Why is it that we don’t talk about our right to know the truth? In the endless wars and conflicts we humans have experienced in the short span of time that we’ve spent on earth, the only thing that survives eventually is the truth and yet we are reluctant to seek it,” says filmmaker Vivek Agnihotri, who was in Chandigarh on the invitation of the group Once in 30 Days to deliver a talk on free speech in independent India
Initiating new dialogues and encouraging meaningful and thought-provoking conversations is one of the aims of the group that largely works for the empowerment of working women and men. Once a month the members meet to share stories of strength. Artists and storytellers are also invited to share their experiences.

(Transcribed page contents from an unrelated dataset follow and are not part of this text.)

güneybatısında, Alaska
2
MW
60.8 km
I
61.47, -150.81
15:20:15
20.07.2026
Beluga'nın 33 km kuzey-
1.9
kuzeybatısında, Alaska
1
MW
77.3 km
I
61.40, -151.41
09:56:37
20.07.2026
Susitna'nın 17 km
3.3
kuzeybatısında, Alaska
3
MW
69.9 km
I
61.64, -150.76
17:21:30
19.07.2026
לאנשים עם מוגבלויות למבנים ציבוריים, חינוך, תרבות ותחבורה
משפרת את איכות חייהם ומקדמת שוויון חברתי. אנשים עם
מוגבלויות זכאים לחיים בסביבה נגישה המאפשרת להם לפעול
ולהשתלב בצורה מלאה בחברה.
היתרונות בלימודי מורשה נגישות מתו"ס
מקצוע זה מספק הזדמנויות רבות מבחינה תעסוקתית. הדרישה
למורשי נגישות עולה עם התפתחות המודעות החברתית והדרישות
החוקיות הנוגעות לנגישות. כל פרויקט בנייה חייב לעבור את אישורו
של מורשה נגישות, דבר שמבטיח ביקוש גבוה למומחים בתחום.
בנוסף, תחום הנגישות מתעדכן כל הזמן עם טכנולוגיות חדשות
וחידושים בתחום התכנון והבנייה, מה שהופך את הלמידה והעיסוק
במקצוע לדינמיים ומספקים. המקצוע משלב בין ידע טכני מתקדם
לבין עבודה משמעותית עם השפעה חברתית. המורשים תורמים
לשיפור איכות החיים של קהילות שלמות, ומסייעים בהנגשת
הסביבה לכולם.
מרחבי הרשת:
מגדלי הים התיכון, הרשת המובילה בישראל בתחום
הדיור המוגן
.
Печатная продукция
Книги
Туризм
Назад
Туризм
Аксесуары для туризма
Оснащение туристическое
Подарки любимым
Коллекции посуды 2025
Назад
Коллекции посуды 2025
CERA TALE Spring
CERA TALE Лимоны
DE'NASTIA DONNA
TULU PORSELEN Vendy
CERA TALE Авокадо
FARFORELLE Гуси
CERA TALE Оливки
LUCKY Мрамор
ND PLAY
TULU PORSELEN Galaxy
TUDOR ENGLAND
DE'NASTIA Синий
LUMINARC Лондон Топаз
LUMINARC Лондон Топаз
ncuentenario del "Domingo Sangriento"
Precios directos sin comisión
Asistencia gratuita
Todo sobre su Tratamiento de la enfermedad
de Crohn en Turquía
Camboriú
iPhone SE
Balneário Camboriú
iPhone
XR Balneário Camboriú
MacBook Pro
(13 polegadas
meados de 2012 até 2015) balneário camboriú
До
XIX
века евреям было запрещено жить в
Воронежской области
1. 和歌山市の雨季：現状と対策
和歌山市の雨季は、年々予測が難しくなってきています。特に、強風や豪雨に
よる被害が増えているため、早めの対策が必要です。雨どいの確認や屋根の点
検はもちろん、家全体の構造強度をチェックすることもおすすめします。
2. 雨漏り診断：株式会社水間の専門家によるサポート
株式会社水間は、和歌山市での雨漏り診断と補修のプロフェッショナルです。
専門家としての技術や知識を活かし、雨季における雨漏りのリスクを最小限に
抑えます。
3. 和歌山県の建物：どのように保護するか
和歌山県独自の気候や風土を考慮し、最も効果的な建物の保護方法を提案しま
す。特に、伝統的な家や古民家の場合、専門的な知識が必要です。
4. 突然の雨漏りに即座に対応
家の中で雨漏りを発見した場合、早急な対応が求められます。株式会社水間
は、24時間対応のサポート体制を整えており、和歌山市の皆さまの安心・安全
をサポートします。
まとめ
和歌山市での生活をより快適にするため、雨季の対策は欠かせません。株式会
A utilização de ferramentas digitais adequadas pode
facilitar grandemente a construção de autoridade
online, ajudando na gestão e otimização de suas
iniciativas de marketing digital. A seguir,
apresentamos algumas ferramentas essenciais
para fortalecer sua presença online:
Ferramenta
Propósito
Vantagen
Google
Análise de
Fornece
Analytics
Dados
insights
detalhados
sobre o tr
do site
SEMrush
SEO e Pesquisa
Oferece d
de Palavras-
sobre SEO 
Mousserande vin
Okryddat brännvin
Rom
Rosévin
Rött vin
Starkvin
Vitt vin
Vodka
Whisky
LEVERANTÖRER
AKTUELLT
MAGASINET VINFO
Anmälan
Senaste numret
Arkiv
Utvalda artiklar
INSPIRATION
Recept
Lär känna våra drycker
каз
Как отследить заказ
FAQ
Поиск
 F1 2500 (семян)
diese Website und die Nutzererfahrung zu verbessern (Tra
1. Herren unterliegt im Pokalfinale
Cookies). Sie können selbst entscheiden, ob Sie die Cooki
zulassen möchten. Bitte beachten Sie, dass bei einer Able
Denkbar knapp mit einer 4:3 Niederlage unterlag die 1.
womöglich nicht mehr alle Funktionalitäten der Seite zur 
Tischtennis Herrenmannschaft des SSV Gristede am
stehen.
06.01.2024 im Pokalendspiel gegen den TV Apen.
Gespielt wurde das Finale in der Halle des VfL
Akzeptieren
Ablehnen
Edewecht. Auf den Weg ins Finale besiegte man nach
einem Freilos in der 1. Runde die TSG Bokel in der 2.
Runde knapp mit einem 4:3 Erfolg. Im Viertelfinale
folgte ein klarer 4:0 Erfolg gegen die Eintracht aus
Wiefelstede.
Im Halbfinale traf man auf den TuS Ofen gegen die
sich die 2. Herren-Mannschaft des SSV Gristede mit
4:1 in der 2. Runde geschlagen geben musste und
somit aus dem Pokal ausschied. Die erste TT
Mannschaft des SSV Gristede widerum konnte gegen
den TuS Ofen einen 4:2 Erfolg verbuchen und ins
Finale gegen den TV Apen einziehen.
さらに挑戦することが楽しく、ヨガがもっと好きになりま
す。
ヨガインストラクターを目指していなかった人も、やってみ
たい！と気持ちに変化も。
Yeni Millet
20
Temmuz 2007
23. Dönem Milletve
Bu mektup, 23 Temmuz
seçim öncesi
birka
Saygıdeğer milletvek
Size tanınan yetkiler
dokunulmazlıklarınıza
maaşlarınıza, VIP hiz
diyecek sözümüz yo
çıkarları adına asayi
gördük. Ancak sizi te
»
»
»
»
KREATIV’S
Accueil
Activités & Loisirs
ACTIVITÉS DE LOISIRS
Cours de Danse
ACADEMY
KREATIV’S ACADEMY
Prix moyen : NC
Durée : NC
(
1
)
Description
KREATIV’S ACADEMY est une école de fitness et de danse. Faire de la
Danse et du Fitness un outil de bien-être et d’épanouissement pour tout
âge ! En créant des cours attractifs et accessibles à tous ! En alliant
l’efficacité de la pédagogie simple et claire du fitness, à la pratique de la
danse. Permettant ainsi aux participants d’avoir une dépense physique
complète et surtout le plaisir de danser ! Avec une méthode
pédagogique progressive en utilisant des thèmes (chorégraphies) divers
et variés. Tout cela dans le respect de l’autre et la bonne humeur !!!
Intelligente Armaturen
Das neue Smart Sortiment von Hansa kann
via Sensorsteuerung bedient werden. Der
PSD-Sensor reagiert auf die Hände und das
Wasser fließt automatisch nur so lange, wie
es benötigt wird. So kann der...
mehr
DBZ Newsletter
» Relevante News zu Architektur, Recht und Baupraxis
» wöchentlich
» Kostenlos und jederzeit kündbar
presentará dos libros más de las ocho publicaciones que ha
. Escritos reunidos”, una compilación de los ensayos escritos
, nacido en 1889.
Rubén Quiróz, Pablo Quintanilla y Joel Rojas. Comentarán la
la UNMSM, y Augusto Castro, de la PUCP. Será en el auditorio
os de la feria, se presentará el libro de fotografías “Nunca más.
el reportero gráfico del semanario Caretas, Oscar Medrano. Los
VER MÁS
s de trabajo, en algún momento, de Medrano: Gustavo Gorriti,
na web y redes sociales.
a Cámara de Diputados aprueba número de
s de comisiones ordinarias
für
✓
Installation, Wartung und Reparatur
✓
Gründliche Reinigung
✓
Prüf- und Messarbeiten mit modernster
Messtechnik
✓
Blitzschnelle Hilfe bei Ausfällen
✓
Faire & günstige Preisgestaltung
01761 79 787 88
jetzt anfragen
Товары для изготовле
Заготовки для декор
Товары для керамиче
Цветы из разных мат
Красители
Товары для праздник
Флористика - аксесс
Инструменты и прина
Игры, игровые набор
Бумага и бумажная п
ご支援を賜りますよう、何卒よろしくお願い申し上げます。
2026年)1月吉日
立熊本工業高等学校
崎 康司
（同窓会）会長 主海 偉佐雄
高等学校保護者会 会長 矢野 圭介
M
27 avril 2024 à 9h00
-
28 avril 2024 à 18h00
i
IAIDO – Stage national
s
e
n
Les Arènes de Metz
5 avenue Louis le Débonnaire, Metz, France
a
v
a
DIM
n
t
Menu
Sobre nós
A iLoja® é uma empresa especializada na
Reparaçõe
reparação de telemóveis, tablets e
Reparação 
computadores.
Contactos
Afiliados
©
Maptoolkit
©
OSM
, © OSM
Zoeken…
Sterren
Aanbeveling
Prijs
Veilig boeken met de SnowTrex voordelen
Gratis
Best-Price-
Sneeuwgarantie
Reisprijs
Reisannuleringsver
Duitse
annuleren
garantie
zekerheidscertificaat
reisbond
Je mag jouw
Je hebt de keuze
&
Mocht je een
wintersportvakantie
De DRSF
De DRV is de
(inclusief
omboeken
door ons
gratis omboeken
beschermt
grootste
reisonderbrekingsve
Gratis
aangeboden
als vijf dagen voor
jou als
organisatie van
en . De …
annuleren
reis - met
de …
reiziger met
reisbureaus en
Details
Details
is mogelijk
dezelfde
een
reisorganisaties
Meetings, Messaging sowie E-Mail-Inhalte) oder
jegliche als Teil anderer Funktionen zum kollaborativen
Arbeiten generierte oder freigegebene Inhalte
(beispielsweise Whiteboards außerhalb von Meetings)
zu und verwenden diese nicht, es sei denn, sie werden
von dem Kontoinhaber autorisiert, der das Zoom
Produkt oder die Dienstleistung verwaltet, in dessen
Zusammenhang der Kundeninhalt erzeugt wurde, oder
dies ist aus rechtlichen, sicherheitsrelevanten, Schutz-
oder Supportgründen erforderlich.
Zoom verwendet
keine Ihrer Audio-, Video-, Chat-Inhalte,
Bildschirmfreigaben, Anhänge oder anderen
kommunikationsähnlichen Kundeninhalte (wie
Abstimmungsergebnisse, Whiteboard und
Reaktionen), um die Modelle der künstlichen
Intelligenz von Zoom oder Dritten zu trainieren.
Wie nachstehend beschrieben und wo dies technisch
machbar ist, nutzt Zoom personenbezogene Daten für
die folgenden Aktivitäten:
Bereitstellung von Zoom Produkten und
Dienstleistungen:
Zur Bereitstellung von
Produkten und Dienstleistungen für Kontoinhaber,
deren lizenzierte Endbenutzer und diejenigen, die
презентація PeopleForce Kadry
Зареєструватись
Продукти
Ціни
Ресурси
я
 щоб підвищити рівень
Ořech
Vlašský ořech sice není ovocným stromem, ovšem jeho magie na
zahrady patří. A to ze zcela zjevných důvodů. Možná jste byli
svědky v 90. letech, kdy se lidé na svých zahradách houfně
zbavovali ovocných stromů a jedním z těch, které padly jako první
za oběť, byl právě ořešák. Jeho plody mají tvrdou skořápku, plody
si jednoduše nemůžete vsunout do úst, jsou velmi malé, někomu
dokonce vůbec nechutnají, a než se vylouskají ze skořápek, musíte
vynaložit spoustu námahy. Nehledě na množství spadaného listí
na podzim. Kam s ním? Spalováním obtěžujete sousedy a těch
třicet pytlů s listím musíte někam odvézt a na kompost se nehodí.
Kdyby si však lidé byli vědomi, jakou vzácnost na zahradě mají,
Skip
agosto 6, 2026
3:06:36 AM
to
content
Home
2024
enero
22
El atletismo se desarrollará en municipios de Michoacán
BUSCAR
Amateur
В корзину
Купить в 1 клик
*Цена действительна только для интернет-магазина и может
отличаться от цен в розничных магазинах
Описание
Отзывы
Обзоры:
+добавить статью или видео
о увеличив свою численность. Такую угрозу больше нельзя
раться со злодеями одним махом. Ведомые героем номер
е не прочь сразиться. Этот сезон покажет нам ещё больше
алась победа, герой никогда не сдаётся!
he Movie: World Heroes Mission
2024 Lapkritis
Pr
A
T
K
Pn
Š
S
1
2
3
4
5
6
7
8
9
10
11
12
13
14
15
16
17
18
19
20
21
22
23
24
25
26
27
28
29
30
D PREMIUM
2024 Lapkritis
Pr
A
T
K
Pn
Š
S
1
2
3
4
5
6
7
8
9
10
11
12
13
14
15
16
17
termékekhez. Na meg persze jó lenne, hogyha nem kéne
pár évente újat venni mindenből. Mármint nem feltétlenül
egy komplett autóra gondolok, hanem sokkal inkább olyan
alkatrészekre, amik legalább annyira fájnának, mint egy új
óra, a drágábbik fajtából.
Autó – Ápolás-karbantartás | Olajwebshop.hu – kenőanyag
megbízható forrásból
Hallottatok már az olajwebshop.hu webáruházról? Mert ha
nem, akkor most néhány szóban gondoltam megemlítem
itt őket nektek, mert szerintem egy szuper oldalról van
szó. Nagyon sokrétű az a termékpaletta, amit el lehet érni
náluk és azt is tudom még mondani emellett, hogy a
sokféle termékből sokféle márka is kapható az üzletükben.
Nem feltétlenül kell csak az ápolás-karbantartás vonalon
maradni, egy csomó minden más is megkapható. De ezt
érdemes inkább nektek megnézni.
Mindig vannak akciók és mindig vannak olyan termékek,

During his discussion with the members, Agnihotri also introduced them to his film The Kashmir Files, that tells the story of Kashmiri Pandits. The success of Tashkent Files — based on the mysterious death of Prime Minister Lal Bahadur Shastri — says Agnihotri, encouraged him to explore yet another untouched and politically sensitive subject of the mass exodus of Kashmiri Pandits from the Valley. It was while shooting for a film in Kashmir some years back that he learnt that art, theatre and cinema are now almost non-existent in Kashmir, which was once a reputed centre of learning. He also realised that people in the Valley face extreme hardships because of violence and fear. “There is a need for an alternative narrative which looks at the many dimensions of the exodus. More than 3.5 lakh people were displaced, so many were killed, yet many of us are oblivious to this dark chapter of our history. Why justify
violence and terrorism? These are critical stories that need to be shared without any religious or political baggage. We all have a right to truth, liberty and justice,” says Agnihotri.
He has formed a tribunal for the film. As many as 1,000 testimonies of first-generation Kashmiri Pandits settled across the country and abroad are being recorded for Agnihotri to pen his script. “We will be choosing insights that are not in the public domain. I also love the idea of a documentary on the subject,” says Agnihotri, who has also been referencing books, writings and reports for the last one year.